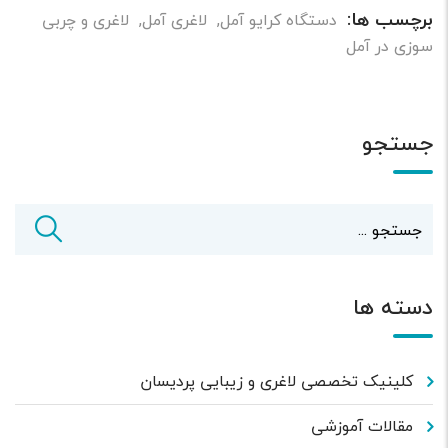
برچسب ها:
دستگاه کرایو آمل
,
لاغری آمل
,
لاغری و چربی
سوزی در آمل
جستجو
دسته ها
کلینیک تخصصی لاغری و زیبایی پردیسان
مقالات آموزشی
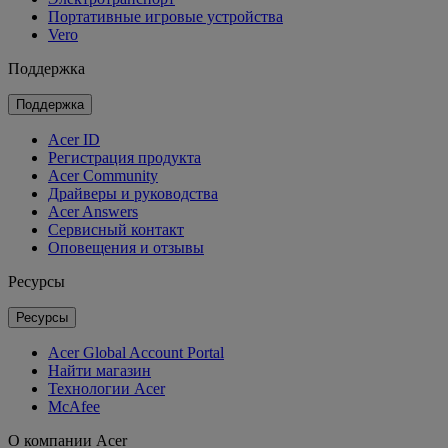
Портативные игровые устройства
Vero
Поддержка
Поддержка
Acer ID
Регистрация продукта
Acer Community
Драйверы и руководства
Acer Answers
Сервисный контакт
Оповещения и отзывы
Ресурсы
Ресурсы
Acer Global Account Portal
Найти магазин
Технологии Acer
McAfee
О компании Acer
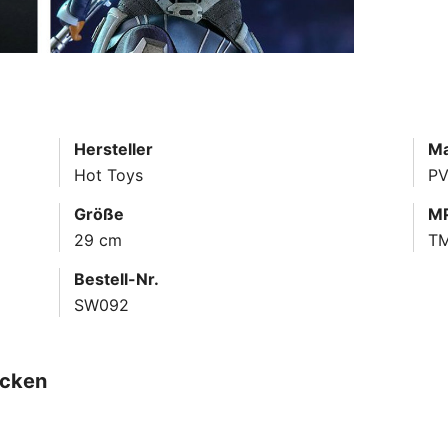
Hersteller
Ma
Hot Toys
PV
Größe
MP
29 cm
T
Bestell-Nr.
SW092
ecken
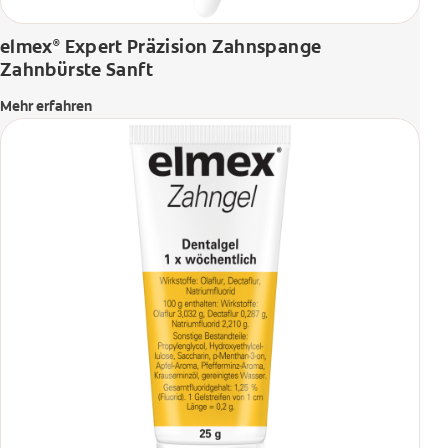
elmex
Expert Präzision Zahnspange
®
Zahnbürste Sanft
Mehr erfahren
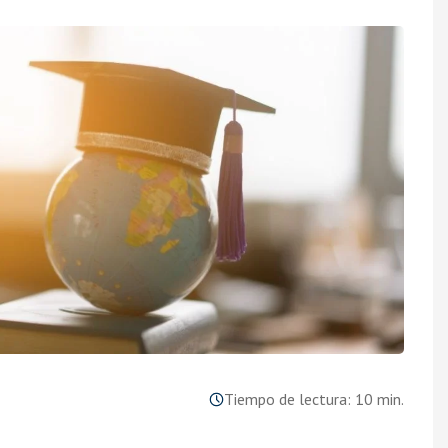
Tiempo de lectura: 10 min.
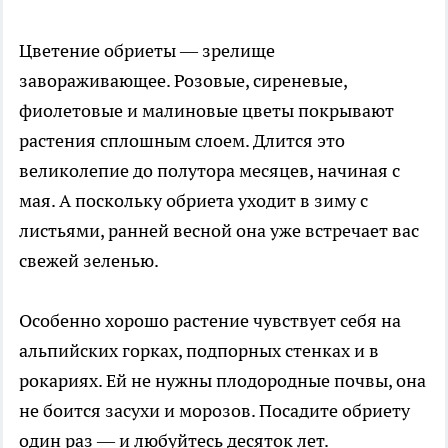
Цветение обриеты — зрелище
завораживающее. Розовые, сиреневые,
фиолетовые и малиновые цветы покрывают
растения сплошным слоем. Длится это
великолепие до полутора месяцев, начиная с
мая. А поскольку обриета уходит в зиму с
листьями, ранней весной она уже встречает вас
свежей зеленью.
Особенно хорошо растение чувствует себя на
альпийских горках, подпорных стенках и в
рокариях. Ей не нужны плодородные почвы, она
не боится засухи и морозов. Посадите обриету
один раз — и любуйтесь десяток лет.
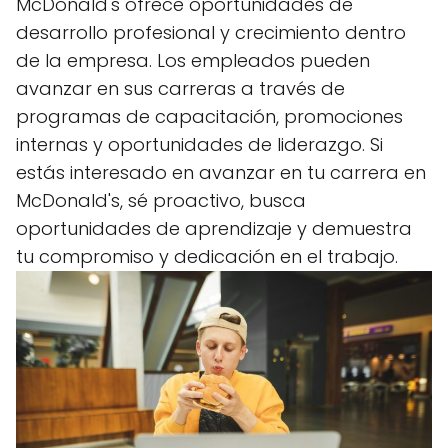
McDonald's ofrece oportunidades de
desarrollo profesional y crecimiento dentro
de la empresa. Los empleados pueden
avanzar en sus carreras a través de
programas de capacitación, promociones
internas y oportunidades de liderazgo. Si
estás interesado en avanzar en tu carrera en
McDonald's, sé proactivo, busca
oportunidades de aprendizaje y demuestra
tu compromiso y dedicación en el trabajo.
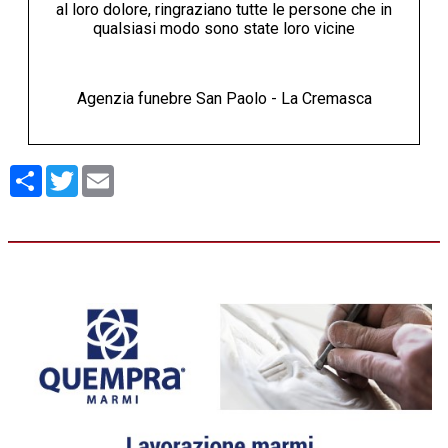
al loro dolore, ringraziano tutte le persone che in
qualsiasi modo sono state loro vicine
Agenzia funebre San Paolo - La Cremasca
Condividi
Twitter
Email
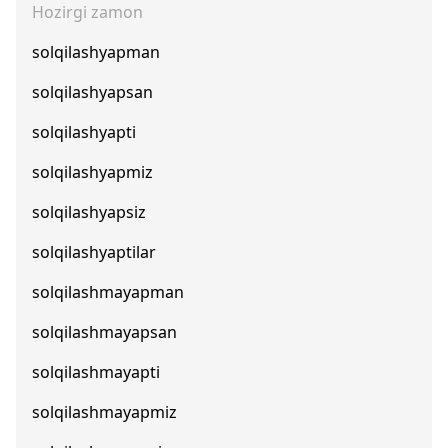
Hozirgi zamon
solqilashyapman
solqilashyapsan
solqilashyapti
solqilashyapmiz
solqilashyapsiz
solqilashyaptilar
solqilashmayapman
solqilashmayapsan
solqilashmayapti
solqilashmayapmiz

== == ==

• ACTIVITY:
Start with the line above that contains "Цветение обриеты — зрелище" and end with the line that contains "Особенно хорошо растение чувствует себя на". Write out those lines exactly, and only those.

• RESPONSE AREA:
Цветение обриеты — зрелище
завораживающее. Розовые, сиреневые,
фиолетовые и малиновые цветы покрывают
растения сплошным слоем. Длится это
великолепие до полутора месяцев, начиная с
мая. А поскольку обриета уходит в зиму с
листьями, ранней весной она уже встречает вас
свежей зеленью.
Особенно хорошо растение чувствует себя на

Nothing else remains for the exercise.